For proactive alerts, go to “Alerts” and create a new alert rule. You can set conditions like “when the average response time is greater than 2 seconds for 5 minutes” and configure email or webhook notifications for your team.
Common Troubleshooting Steps
If you don’t see data after instrumentation, don’t panic. Start with the basics. Double-check that the connection string in your application’s configuration matches exactly the one from the portal. Even a missing character will break it.
Verify your application is actually generating traffic. The SDK sends data in batches. If your app is idle, there may be no data to send. Trigger a few requests manually.
Check for network issues. If your application is hosted on-premises or behind a strict firewall, ensure it can reach the Application Insights ingestion endpoint. The endpoint URL is part of the connection string.

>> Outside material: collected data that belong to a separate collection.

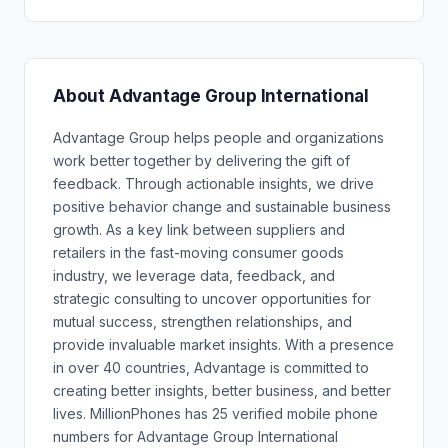
About Advantage Group International
Advantage Group helps people and organizations
work better together by delivering the gift of
feedback. Through actionable insights, we drive
positive behavior change and sustainable business
growth. As a key link between suppliers and
retailers in the fast-moving consumer goods
industry, we leverage data, feedback, and
strategic consulting to uncover opportunities for
mutual success, strengthen relationships, and
provide invaluable market insights. With a presence
in over 40 countries, Advantage is committed to
creating better insights, better business, and better
lives. MillionPhones has 25 verified mobile phone
numbers for Advantage Group International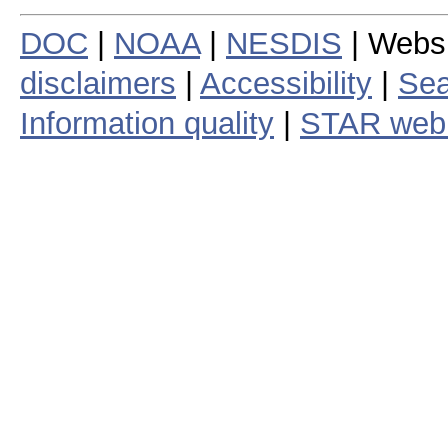
DOC
|
NOAA
|
NESDIS
| Webs
disclaimers
|
Accessibility
|
Sea
Information quality
|
STAR web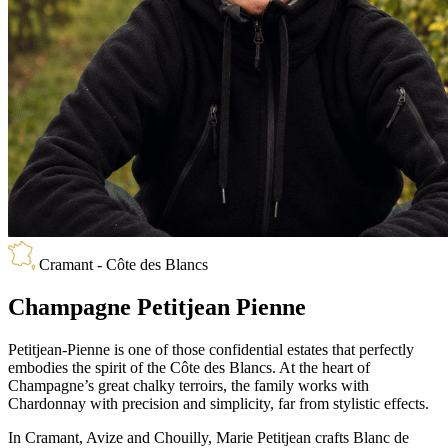
Cramant - Côte des Blancs
Champagne Petitjean Pienne
Petitjean-Pienne is one of those confidential estates that perfectly
embodies the spirit of the Côte des Blancs. At the heart of
Champagne’s great chalky terroirs, the family works with
Chardonnay with precision and simplicity, far from stylistic effects.
In Cramant, Avize and Chouilly, Marie Petitjean crafts Blanc de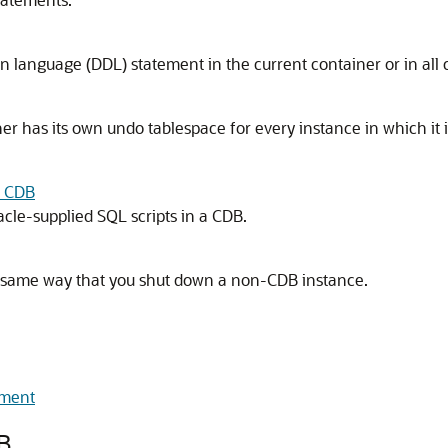
on language (DDL) statement in the current container or in all 
r has its own undo tablespace for every instance in which it i
a CDB
acle-supplied SQL scripts in a CDB.
 same way that you shut down a non-CDB instance.
nment
B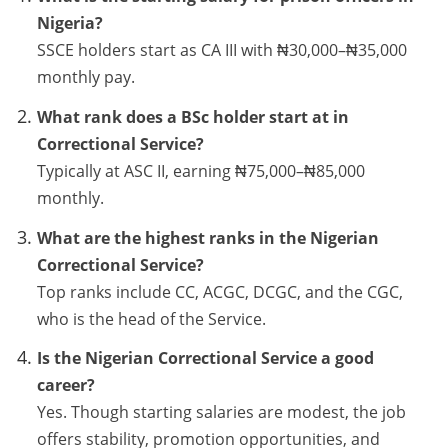
Nigeria?
SSCE holders start as CA III with ₦30,000–₦35,000
monthly pay.
What rank does a BSc holder start at in
Correctional Service?
Typically at ASC II, earning ₦75,000–₦85,000
monthly.
What are the highest ranks in the Nigerian
Correctional Service?
Top ranks include CC, ACGC, DCGC, and the CGC,
who is the head of the Service.
Is the Nigerian Correctional Service a good
career?
Yes. Though starting salaries are modest, the job
offers stability, promotion opportunities, and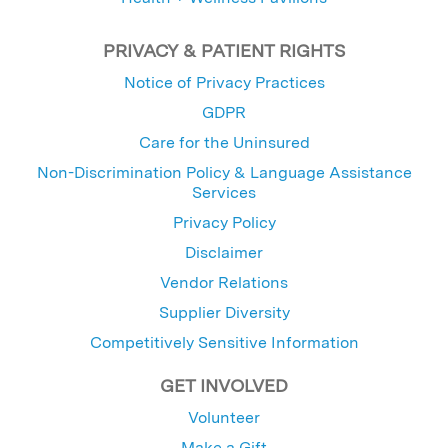
PRIVACY & PATIENT RIGHTS
Notice of Privacy Practices
GDPR
Care for the Uninsured
Non-Discrimination Policy & Language Assistance
Services
Privacy Policy
Disclaimer
Vendor Relations
Supplier Diversity
Competitively Sensitive Information
GET INVOLVED
Volunteer
Make a Gift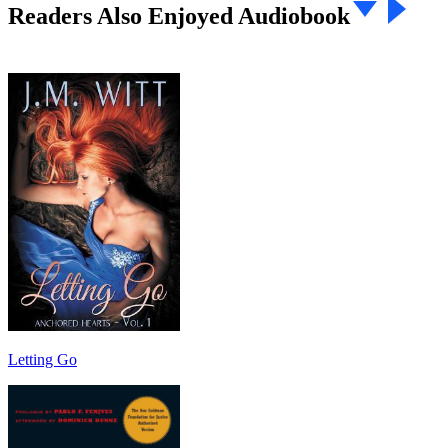
Readers Also Enjoyed Audiobook
Letting Go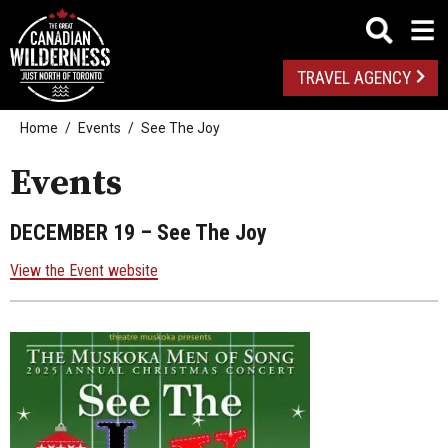
TRAVEL AGENCY
Home
Events
See The Joy
Events
DECEMBER 19
– See The Joy
View the Event website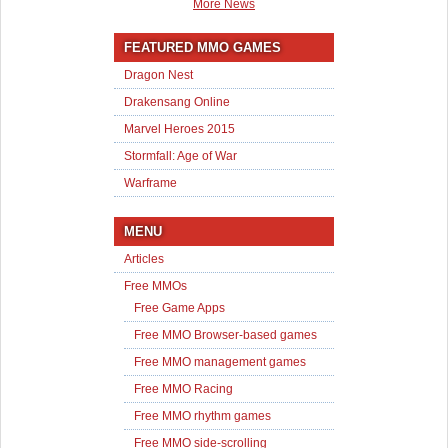
More News
FEATURED MMO GAMES
Dragon Nest
Drakensang Online
Marvel Heroes 2015
Stormfall: Age of War
Warframe
MENU
Articles
Free MMOs
Free Game Apps
Free MMO Browser-based games
Free MMO management games
Free MMO Racing
Free MMO rhythm games
Free MMO side-scrolling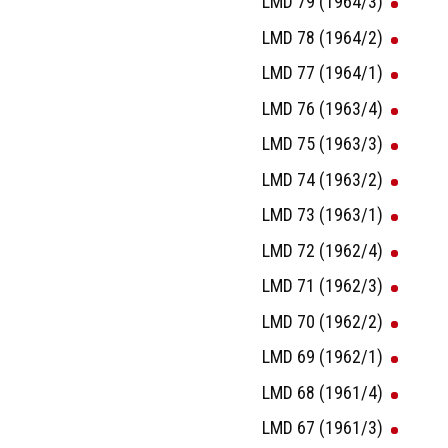
LMD 79 (1964/3)
LMD 78 (1964/2)
LMD 77 (1964/1)
LMD 76 (1963/4)
LMD 75 (1963/3)
LMD 74 (1963/2)
LMD 73 (1963/1)
LMD 72 (1962/4)
LMD 71 (1962/3)
LMD 70 (1962/2)
LMD 69 (1962/1)
LMD 68 (1961/4)
LMD 67 (1961/3)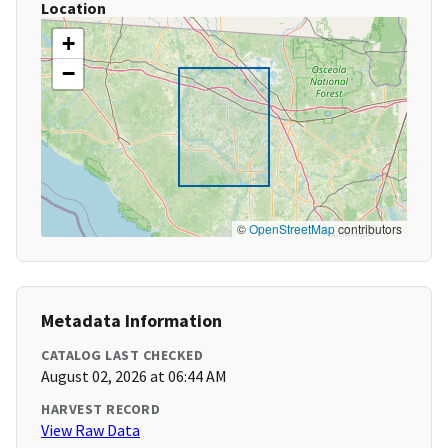
Location
+
−
©
OpenStreetMap
contributors
Metadata Information
CATALOG LAST CHECKED
August 02, 2026 at 06:44 AM
HARVEST RECORD
View Raw Data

Examine the SDK logs. Most Application Insights SDKs can generate diagnostic logs. Enable verbose logging temporarily to see if the SDK is initializing correctly and attempting to send data.
Alternative Creation Methods
The Azure portal is the most visual method, but it’s not the only one. If you manage infrastructure as code, you can create an Application Insights resource using an ARM template, a Bicep file, or via Terraform.
This is ideal for repeatable, consistent deployments across environments like dev, staging, and production. The resource definition includes the same properties you set in the portal.
You can also create it programmatically using the Azure CLI or Azure PowerShell. For example, the command `az monitor app-insights component create` allows for scripted creation, useful in CI/CD pipelines.
Your Path to Proactive Monitoring
Creating an Application Insights resource is the foundational step in moving from reactive firefighting to proactive application management. You’ve now established the data pipeline.
Your immediate next step should be to explore the data. Spend time in the “Application Map” to see component interactions, check “Failures” for exceptions, and review “Performance” to identify slow operations.
From here, consider deeper integrations. Connect your Application Insights to an Azure Dashboard for a custom view, or set up continuous export to archive raw telemetry for long-term analysis beyond the standard retention period.
The goal is not just to create the resource, but to use the insights it provides to improve your application’s reliability, performance, and ultimately, the user experience. Start simple, monitor the basics, and gradually expand your instrumentation as your needs grow.